*MATERIAL FOR THIS TASK*
-*-*-
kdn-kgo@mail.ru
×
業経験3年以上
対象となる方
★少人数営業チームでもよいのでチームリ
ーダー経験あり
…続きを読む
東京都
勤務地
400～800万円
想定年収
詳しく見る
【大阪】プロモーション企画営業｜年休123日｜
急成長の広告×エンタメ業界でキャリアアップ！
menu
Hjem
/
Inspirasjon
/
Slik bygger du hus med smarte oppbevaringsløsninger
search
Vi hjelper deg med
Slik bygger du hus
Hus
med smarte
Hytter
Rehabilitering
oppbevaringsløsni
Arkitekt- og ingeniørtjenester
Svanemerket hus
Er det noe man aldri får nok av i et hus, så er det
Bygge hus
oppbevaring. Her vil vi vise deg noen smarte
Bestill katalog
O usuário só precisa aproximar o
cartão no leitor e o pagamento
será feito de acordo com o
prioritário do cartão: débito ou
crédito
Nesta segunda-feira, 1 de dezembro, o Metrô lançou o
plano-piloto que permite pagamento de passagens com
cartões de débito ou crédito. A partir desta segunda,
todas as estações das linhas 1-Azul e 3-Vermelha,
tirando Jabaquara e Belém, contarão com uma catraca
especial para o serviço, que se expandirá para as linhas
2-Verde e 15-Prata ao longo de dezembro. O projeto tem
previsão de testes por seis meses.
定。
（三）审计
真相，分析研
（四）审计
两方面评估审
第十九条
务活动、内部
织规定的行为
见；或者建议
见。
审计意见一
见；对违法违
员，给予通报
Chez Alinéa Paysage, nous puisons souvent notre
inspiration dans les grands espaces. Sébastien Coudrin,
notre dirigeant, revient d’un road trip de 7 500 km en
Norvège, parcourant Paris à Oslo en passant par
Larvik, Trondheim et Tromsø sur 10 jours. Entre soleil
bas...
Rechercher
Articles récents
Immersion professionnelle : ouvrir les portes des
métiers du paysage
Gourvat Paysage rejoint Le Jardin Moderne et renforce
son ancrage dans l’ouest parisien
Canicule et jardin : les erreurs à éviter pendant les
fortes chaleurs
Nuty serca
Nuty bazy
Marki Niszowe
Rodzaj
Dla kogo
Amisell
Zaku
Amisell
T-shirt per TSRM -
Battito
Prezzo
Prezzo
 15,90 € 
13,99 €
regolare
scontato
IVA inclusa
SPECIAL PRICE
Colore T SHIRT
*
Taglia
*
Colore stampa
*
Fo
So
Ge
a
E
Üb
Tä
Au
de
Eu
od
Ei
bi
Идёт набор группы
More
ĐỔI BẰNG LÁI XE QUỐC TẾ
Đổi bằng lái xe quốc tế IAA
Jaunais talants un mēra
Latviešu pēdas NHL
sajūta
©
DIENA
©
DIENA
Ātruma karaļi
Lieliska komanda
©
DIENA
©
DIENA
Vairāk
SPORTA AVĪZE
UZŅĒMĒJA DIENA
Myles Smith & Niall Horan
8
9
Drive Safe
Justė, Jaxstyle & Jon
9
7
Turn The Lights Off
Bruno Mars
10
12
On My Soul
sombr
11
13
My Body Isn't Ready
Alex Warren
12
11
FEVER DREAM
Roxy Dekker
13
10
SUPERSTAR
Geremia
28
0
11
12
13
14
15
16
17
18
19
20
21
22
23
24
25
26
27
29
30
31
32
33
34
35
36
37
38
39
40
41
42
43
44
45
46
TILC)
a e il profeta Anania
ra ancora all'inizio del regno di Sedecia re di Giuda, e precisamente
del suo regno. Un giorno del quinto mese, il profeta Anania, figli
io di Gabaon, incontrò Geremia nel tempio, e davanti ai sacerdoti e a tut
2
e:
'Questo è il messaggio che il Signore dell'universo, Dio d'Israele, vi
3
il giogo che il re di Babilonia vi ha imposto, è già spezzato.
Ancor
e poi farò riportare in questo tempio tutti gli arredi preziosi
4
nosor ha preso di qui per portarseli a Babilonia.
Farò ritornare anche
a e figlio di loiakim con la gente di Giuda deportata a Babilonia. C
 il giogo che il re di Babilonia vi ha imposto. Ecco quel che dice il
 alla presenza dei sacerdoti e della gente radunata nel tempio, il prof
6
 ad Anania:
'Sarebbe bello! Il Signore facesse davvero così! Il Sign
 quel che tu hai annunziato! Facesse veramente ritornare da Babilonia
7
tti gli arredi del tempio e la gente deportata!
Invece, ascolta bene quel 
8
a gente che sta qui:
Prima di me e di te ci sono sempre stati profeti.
-*-*-
*TASK TO CARRY OUT*
Repeat the listing. Keep each line precisely as shown.

*RESPONSE*
kdn-kgo@mail.ru
×
業経験3年以上
対象となる方
★少人数営業チームでもよいのでチームリ
ーダー経験あり
…続きを読む
東京都
勤務地
400～800万円
想定年収
詳しく見る
【大阪】プロモーション企画営業｜年休123日｜
急成長の広告×エンタメ業界でキャリアアップ！
menu
Hjem
/
Inspirasjon
/
Slik bygger du hus med smarte oppbevaringsløsninger
search
Vi hjelper deg med
Slik bygger du hus
Hus
med smarte
Hytter
Rehabilitering
oppbevaringsløsni
Arkitekt- og ingeniørtjenester
Svanemerket hus
Er det noe man aldri får nok av i et hus, så er det
Bygge hus
oppbevaring. Her vil vi vise deg noen smarte
Bestill katalog
O usuário só precisa aproximar o
cartão no leitor e o pagamento
será feito de acordo com o
prioritário do cartão: débito ou
crédito
Nesta segunda-feira, 1 de dezembro, o Metrô lançou o
plano-piloto que permite pagamento de passagens com
cartões de débito ou crédito. A partir desta segunda,
todas as estações das linhas 1-Azul e 3-Vermelha,
tirando Jabaquara e Belém, contarão com uma catraca
especial para o serviço, que se expandirá para as linhas
2-Verde e 15-Prata ao longo de dezembro. O projeto tem
previsão de testes por seis meses.
定。
（三）审计
真相，分析研
（四）审计
两方面评估审
第十九条
务活动、内部
织规定的行为
见；或者建议
见。
审计意见一
见；对违法违
员，给予通报
Chez Alinéa Paysage, nous puisons souvent notre
inspiration dans les grands espaces. Sébastien Coudrin,
notre dirigeant, revient d’un road trip de 7 500 km en
Norvège, parcourant Paris à Oslo en passant par
Larvik, Trondheim et Tromsø sur 10 jours. Entre soleil
bas...
Rechercher
Articles récents
Immersion professionnelle : ouvrir les portes des
métiers du paysage
Gourvat Paysage rejoint Le Jardin Moderne et renforce
son ancrage dans l’ouest parisien
Canicule et jardin : les erreurs à éviter pendant les
fortes chaleurs
Nuty serca
Nuty bazy
Marki Niszowe
Rodzaj
Dla kogo
Amisell
Zaku
Amisell
T-shirt per TSRM -
Battito
Prezzo
Prezzo
 15,90 € 
13,99 €
regolare
scontato
IVA inclusa
SPECIAL PRICE
Colore T SHIRT
*
Taglia
*
Colore stampa
*
Fo
So
Ge
a
E
Üb
Tä
Au
de
Eu
od
Ei
bi
Идёт набор группы
More
ĐỔI BẰNG LÁI XE QUỐC TẾ
Đổi bằng lái xe quốc tế IAA
Jaunais talants un mēra
Latviešu pēdas NHL
sajūta
©
DIENA
©
DIENA
Ātruma karaļi
Lieliska komanda
©
DIENA
©
DIENA
Vairāk
SPORTA AVĪZE
UZŅĒMĒJA DIENA
Myles Smith & Niall Horan
8
9
Drive Safe
Justė, Jaxstyle & Jon
9
7
Turn The Lights Off
Bruno Mars
10
12
On My Soul
sombr
11
13
My Body Isn't Ready
Alex Warren
12
11
FEVER DREAM
Roxy Dekker
13
10
SUPERSTAR
Geremia
28
0
11
12
13
14
15
16
17
18
19
20
21
22
23
24
25
26
27
29
30
31
32
33
34
35
36
37
38
39
40
41
42
43
44
45
46
TILC)
a e il profeta Anania
ra ancora all'inizio del regno di Sedecia re di Giuda, e precisamente
del suo regno. Un giorno del quinto mese, il profeta Anania, figli
io di Gabaon, incontrò Geremia nel tempio, e davanti ai sacerdoti e a tut
2
e:
'Questo è il messaggio che il Signore dell'universo, Dio d'Israele, vi
3
il giogo che il re di Babilonia vi ha imposto, è già spezzato.
Ancor
e poi farò riportare in questo tempio tutti gli arredi preziosi
4
nosor ha preso di qui per portarseli a Babilonia.
Farò ritornare anche
a e figlio di loiakim con la gente di Giuda deportata a Babilonia. C
 il giogo che il re di Babilonia vi ha imposto. Ecco quel che dice il
 alla presenza dei sacerdoti e della gente radunata nel tempio, il prof
6
 ad Anania:
'Sarebbe bello! Il Signore facesse davvero così! Il Sign
 quel che tu hai annunziato! Facesse veramente ritornare da Babilonia
7
tti gli arredi del tempio e la gente deportata!
Invece, ascolta bene quel 
8
a gente che sta qui:
Prima di me e di te ci sono sempre stati profeti.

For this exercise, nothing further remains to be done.